## TASK:
Exactly reproduce the entries, dropping any pictures from your copy.

## MATERIAL FOR THE TASK:
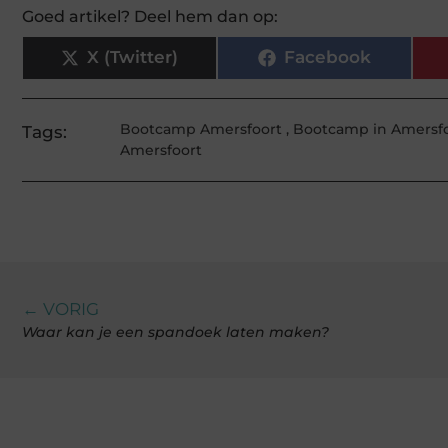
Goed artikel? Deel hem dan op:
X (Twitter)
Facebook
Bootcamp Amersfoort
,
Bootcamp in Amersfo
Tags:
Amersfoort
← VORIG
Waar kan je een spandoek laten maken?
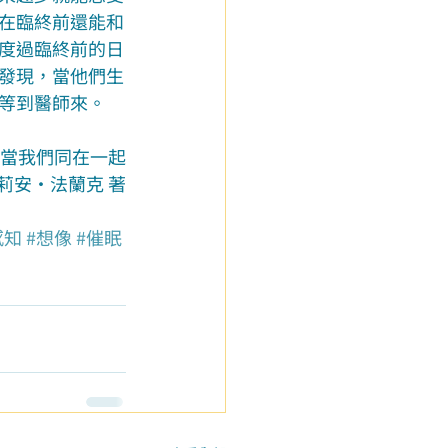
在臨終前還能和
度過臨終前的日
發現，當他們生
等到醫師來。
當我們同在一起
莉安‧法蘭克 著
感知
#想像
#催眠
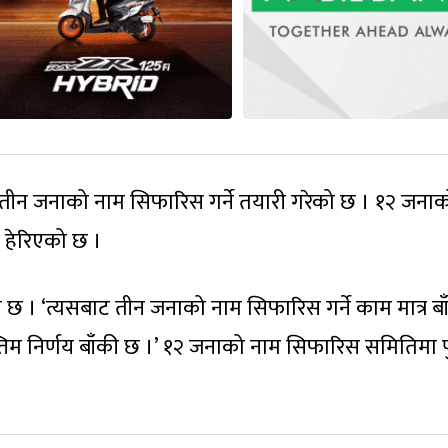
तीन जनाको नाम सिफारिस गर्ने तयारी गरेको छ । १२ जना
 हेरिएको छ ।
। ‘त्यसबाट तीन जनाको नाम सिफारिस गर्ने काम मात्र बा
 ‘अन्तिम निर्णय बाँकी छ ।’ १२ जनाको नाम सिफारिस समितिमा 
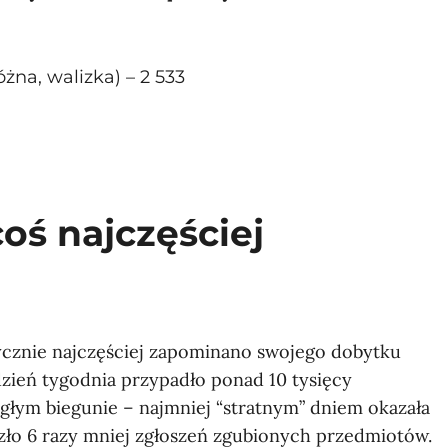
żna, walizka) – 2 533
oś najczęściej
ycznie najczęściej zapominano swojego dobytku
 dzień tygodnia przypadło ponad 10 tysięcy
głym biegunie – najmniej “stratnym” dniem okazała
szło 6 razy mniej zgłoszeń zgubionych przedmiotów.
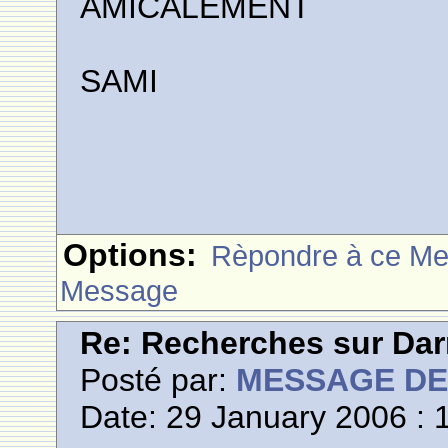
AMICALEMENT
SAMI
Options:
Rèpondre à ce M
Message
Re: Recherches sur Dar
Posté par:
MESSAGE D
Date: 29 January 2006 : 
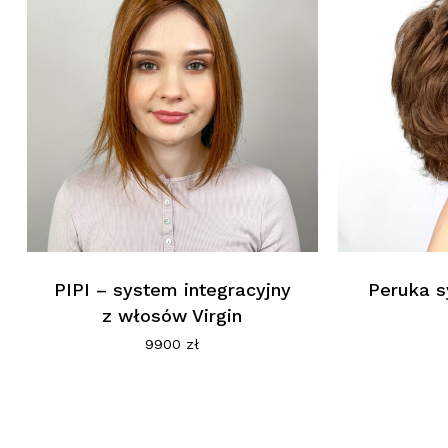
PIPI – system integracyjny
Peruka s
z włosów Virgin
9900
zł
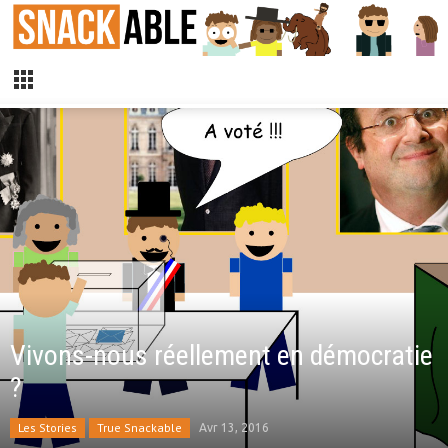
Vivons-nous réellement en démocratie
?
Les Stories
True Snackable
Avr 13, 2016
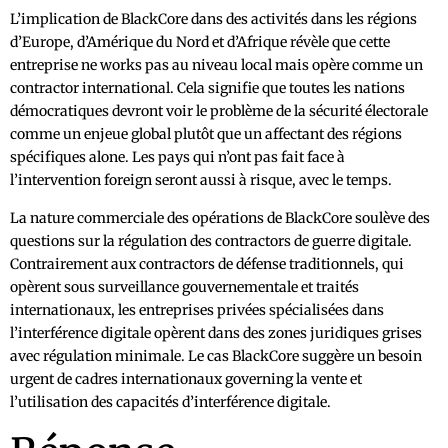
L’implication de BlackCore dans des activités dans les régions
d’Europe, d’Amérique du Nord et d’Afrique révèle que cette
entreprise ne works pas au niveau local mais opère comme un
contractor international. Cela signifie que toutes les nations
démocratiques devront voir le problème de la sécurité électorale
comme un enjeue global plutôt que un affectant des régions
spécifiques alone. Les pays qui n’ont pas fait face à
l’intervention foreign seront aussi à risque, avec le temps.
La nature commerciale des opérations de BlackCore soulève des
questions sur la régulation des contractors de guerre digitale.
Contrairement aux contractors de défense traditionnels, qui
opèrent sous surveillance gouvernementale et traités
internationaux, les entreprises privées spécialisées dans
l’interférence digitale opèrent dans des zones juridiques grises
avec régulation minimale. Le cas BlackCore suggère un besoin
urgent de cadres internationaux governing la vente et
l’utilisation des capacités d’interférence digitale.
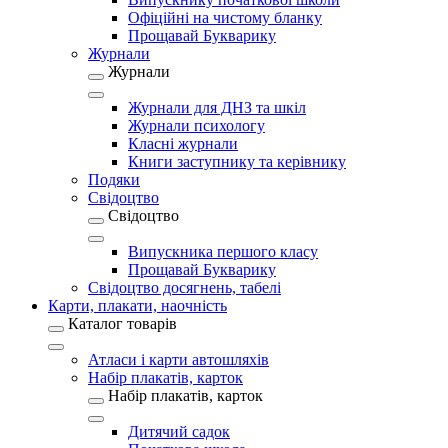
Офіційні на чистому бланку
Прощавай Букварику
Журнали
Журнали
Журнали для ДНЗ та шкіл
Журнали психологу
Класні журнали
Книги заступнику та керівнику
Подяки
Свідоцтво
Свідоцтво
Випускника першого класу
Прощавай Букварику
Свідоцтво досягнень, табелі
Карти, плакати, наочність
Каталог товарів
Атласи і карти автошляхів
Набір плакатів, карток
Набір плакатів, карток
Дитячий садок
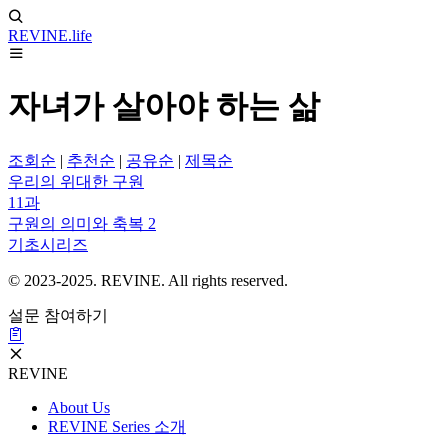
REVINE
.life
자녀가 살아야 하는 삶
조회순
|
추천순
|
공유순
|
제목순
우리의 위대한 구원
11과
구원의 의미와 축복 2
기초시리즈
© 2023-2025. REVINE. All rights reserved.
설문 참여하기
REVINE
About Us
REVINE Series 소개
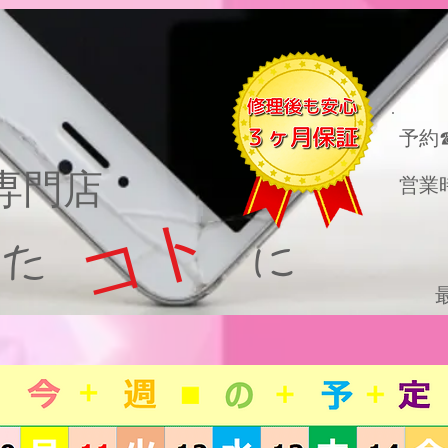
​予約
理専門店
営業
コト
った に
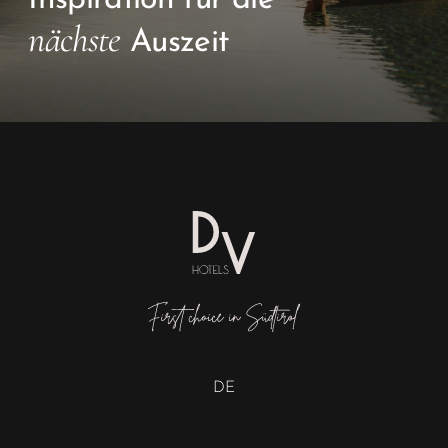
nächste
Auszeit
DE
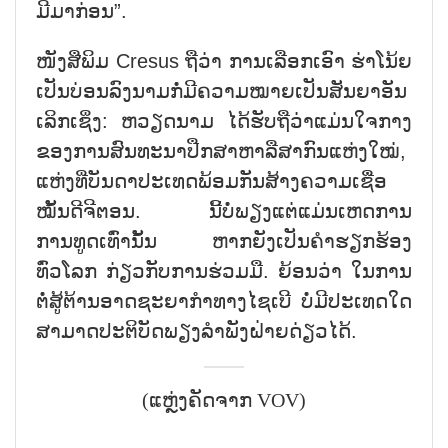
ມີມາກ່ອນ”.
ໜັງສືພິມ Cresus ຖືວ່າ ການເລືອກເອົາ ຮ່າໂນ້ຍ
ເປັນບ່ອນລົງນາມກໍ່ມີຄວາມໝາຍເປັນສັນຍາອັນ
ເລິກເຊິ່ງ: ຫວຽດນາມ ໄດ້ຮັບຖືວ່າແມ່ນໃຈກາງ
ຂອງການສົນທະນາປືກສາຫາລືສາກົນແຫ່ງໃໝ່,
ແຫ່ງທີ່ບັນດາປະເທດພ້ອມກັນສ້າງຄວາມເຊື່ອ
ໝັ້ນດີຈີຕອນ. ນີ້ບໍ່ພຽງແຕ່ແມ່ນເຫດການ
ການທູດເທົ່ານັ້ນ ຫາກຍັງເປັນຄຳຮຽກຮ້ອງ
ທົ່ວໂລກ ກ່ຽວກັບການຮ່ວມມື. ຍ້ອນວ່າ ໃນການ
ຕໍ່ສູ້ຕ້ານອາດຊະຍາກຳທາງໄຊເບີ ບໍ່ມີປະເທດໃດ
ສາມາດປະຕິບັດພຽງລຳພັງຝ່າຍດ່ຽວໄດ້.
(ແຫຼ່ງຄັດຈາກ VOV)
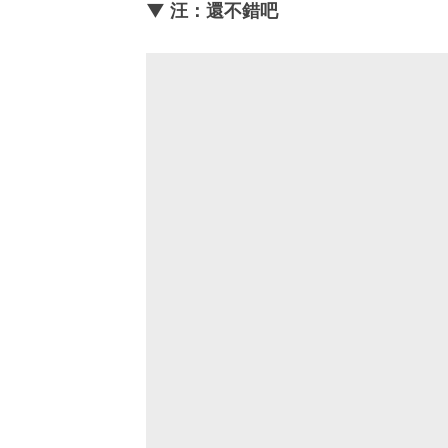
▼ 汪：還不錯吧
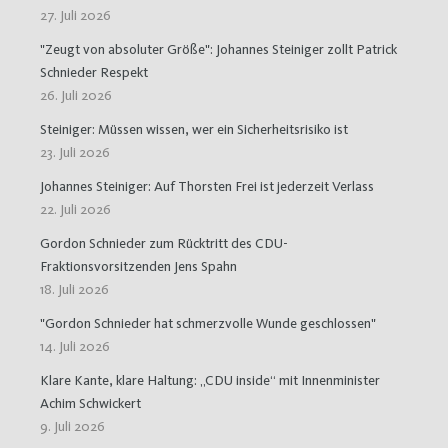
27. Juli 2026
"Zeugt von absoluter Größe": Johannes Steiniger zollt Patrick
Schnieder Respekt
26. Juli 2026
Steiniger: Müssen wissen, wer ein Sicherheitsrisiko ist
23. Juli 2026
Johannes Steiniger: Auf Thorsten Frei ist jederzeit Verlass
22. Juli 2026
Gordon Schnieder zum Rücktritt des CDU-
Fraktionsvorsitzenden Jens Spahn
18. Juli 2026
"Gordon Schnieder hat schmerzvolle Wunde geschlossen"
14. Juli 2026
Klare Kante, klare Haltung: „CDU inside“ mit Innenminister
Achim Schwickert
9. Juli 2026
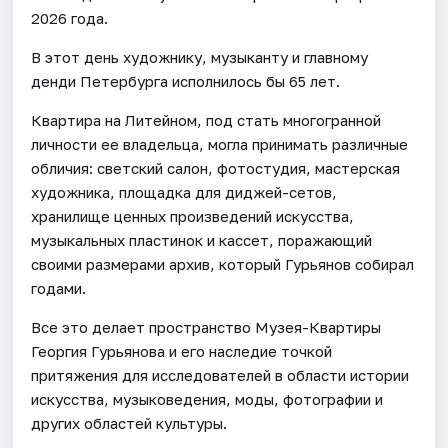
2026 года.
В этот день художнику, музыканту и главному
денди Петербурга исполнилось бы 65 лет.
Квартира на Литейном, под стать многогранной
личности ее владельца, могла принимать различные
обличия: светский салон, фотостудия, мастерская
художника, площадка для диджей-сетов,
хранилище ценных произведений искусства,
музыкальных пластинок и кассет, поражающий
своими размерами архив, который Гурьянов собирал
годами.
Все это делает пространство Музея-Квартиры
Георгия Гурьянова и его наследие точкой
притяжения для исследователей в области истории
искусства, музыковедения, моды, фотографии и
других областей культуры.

## TASK ANSWER:
Goed artikel? Deel hem dan op:
X (Twitter)
Facebook
Bootcamp Amersfoort
,
Bootcamp in Amersfo
Tags:
Amersfoort
← VORIG
Waar kan je een spandoek laten maken?
在臨終前還能和
度過臨終前的日
發現，當他們生
等到醫師來。
當我們同在一起
莉安‧法蘭克 著
感知
#想像
#催眠
तीन जनाको नाम सिफारिस गर्ने तयारी गरेको छ । १२ जना
 हेरिएको छ ।
। ‘त्यसबाट तीन जनाको नाम सिफारिस गर्ने काम मात्र बा
 ‘अन्तिम निर्णय बाँकी छ ।’ १२ जनाको नाम सिफारिस समितिमा 
żna, walizka) – 2 533
oś najczęściej
ycznie najczęściej zapominano swojego dobytku
 dzień tygodnia przypadło ponad 10 tysięcy
głym biegunie – najmniej “stratnym” dniem okazała
szło 6 razy mniej zgłoszeń zgubionych przedmiotów.
AMICALEMENT
SAMI
Options:
Rèpondre à ce M
Message
Re: Recherches sur Dar
Posté par:
MESSAGE D
Date: 29 January 2006 : 
PIPI – system integracyjny
Peruka s
z włosów Virgin
9900
zł
Vivons-nous réellement en démocratie
?
Les Stories
True Snackable
Avr 13, 2016
L’implication de BlackCore dans des activités dans les régions
d’Europe, d’Amérique du Nord et d’Afrique révèle que cette
entreprise ne works pas au niveau local mais opère comme un
contractor international. Cela signifie que toutes les nations
démocratiques devront voir le problème de la sécurité électorale
comme un enjeue global plutôt que un affectant des régions
spécifiques alone. Les pays qui n’ont pas fait face à
l’intervention foreign seront aussi à risque, avec le temps.
La nature commerciale des opérations de BlackCore soulève des
questions sur la régulation des contractors de guerre digitale.
Contrairement aux contractors de défense traditionnels, qui
opèrent sous surveillance gouvernementale et traités
internationaux, les entreprises privées spécialisées dans
l’interférence digitale opèrent dans des zones juridiques grises
avec régulation minimale. Le cas BlackCore suggère un besoin
urgent de cadres internationaux governing la vente et
l’utilisation des capacités d’interférence digitale.
Офіційні на чистому бланку
Прощавай Букварику
Журнали
Журнали
Журнали для ДНЗ та шкіл
Журнали психологу
Класні журнали
Книги заступнику та керівнику
Подяки
Свідоцтво
Свідоцтво
Випускника першого класу
Прощавай Букварику
Свідоцтво досягнень, табелі
Карти, плакати, наочність
Каталог товарів
Атласи і карти автошляхів
Набір плакатів, карток
Набір плакатів, карток
Дитячий садок
REVINE
.life
자녀가 살아야 하는 삶
조회순
|
추천순
|
공유순
|
제목순
우리의 위대한 구원
11과
구원의 의미와 축복 2
기초시리즈
© 2023-2025. REVINE. All rights reserved.
설문 참여하기
REVINE
About Us
REVINE Series 소개
​予約
理専門店
営業
コト
った に
nächste
Auszeit
DE
ມີມາກ່ອນ”.
ໜັງສືພິມ Cresus ຖືວ່າ ການເລືອກເອົາ ຮ່າໂນ້ຍ
ເປັນບ່ອນລົງນາມກໍ່ມີຄວາມໝາຍເປັນສັນຍາອັນ
ເລິກເຊິ່ງ: ຫວຽດນາມ ໄດ້ຮັບຖືວ່າແມ່ນໃຈກາງ
ຂອງການສົນທະນາປືກສາຫາລືສາກົນແຫ່ງໃໝ່,
ແຫ່ງທີ່ບັນດາປະເທດພ້ອມກັນສ້າງຄວາມເຊື່ອ
ໝັ້ນດີຈີຕອນ. ນີ້ບໍ່ພຽງແຕ່ແມ່ນເຫດການ
ການທູດເທົ່ານັ້ນ ຫາກຍັງເປັນຄຳຮຽກຮ້ອງ
ທົ່ວໂລກ ກ່ຽວກັບການຮ່ວມມື. ຍ້ອນວ່າ ໃນການ
ຕໍ່ສູ້ຕ້ານອາດຊະຍາກຳທາງໄຊເບີ ບໍ່ມີປະເທດໃດ
ສາມາດປະຕິບັດພຽງລຳພັງຝ່າຍດ່ຽວໄດ້.
(ແຫຼ່ງຄັດຈາກ VOV)
▼ 汪：還不錯吧
27. Juli 2026
"Zeugt von absoluter Größe": Johannes Steiniger zollt Patrick
Schnieder Respekt
26. Juli 2026
Steiniger: Müssen wissen, wer ein Sicherheitsrisiko ist
23. Juli 2026
Johannes Steiniger: Auf Thorsten Frei ist jederzeit Verlass
22. Juli 2026
Gordon Schnieder zum Rücktritt des CDU-
Fraktionsvorsitzenden Jens Spahn
18. Juli 2026
"Gordon Schnieder hat schmerzvolle Wunde geschlossen"
14. Juli 2026
Klare Kante, klare Haltung: „CDU inside“ mit Innenminister
Achim Schwickert
9. Juli 2026
2026 года.
В этот день художнику, музыканту и главному
денди Петербурга исполнилось бы 65 лет.
Квартира на Литейном, под стать многогранной
личности ее владельца, могла принимать различные
обличия: светский салон, фотостудия, мастерская
художника, площадка для диджей-сетов,
хранилище ценных произведений искусства,
музыкальных пластинок и кассет, поражающий
своими размерами архив, который Гурьянов собирал
годами.
Все это делает пространство Музея-Квартиры
Георгия Гурьянова и его наследие точкой
притяжения для исследователей в области истории
искусства, музыковедения, моды, фотографии и
других областей культуры.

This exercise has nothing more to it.